Start of Input data

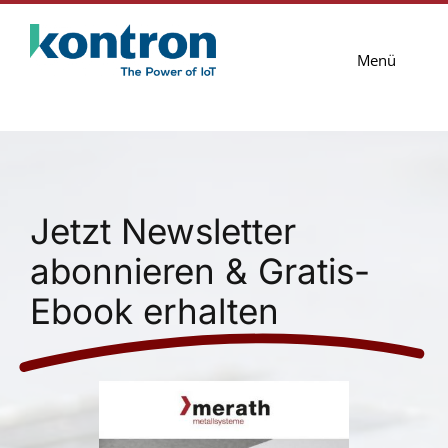
Zum
Inhalt
Menü
springen
Lösungen
Services
Jetzt Newsletter
Blog
abonnieren & Gratis-
Unternehmen
Ebook erhalten
Kontakt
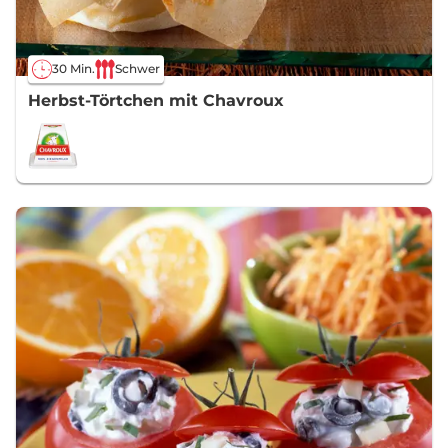
30 Min.
Schwer
Herbst-Törtchen mit Chavroux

End of Input data

(Activity)
With the pictures omitted, the entries are to be transcribed in full, exactly as they appear.

(Solution for this task)
Zum
Inhalt
Menü
springen
Lösungen
Services
Jetzt Newsletter
Blog
abonnieren & Gratis-
Unternehmen
Ebook erhalten
Kontakt
30 Min.
Schwer
Herbst-Törtchen mit Chavroux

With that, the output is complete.